At the same time the dominant economic system requires continuous growth to sustain itself. So our financial systems are tearing themselves apart. The pollution and conflict generated by the ongoing exploitation will increasingly undermine its economic, as well as its ecological, viability.
Where confidence in any aspect of this system fails, some debts must be re-evaluated or written off. This is what happened in the Global Financial Crisis (GFC) of 2008. Crises like this are set to continue and worsen. It is highly likely that this will trigger repeated breakdowns in the global economic system at irregular but reducing intervals within our lifetimes and those of our children.
42 million people, or 0.8% of the world’s population, currently have net financial worths in excess of US$1 million. That group — roughly the global 1% — controls 44.8% of the world’s financial resources [5]. Meanwhile, the people on Earth who are in the bottom half of net worth almost certainly have less than 1% of the world’s financial wealth.
By some measures industrialised society has reduced financial poverty around the world. But it has done so largely through colonial genocide and ecological destruction. This has undermined or destroyed the long term resilience, real prosperity and natural resources available to much of the Earth’s human population.
It has also super-concentrated wealth into the hands of a few. The current dominant capitalist model ensures major businesses, infrastructure, the media and much of the machinery of state power is owned and/or controlled by a minority of the very rich.
Sections of society that continue to benefit from this will be understandably extremely reluctant to relinquish this wealth and control. This has so far effectively stifled the fundamental changes required for a genuine attempt to transition to a sustainable and just society. This society is now faltering under the pressures inherent in the way it operates. Wealth and power are less and less secure. This is driving various forms of upheaval and conflict at a time when stability and unity are urgently needed.

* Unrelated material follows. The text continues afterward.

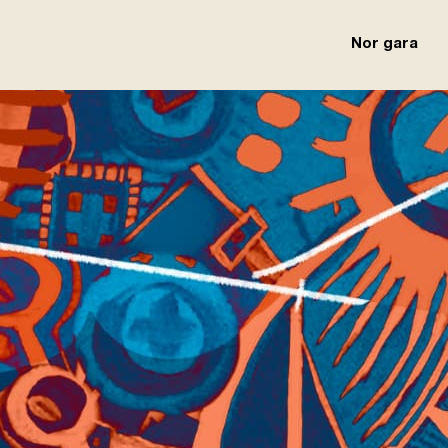
Nor gara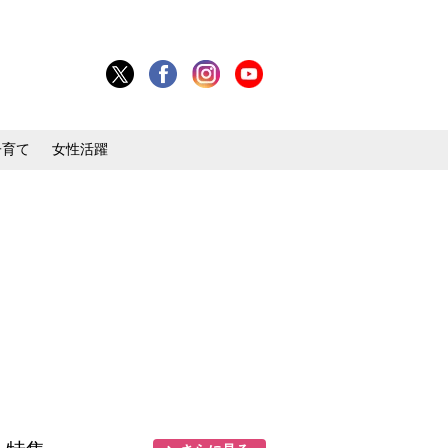
子育て
女性活躍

As societies grow and develop they tend to use more energy and become increasingly complex to solve problems. These 'solutions' inevitably generate more problems, which require more energy and complexity to solve...
In its early stages, increased complexity brings on many of the material benefits generally recognised as 'prosperity'. However, beyond a certain point, increased investments in complexity don't generate the benefits or well-being they once did.
Humans tend to resolve challenges by adding complexity to the existing situation. This in turn generates new and more complex challenges. Eventually, the requirements of maintaining the existing levels of complexity overwhelm a society. It either no longer has the resources to resolve its problems of complexity, or it reaches what Canadian academic Thomas Homer-Dixon calls an ‘ingenuity gap’, as the problems become too complex to resolve [6].
These spiralling demands cannot be sustained indefinitely. The ‘great unravelling’ of these complexities is a feature of our times.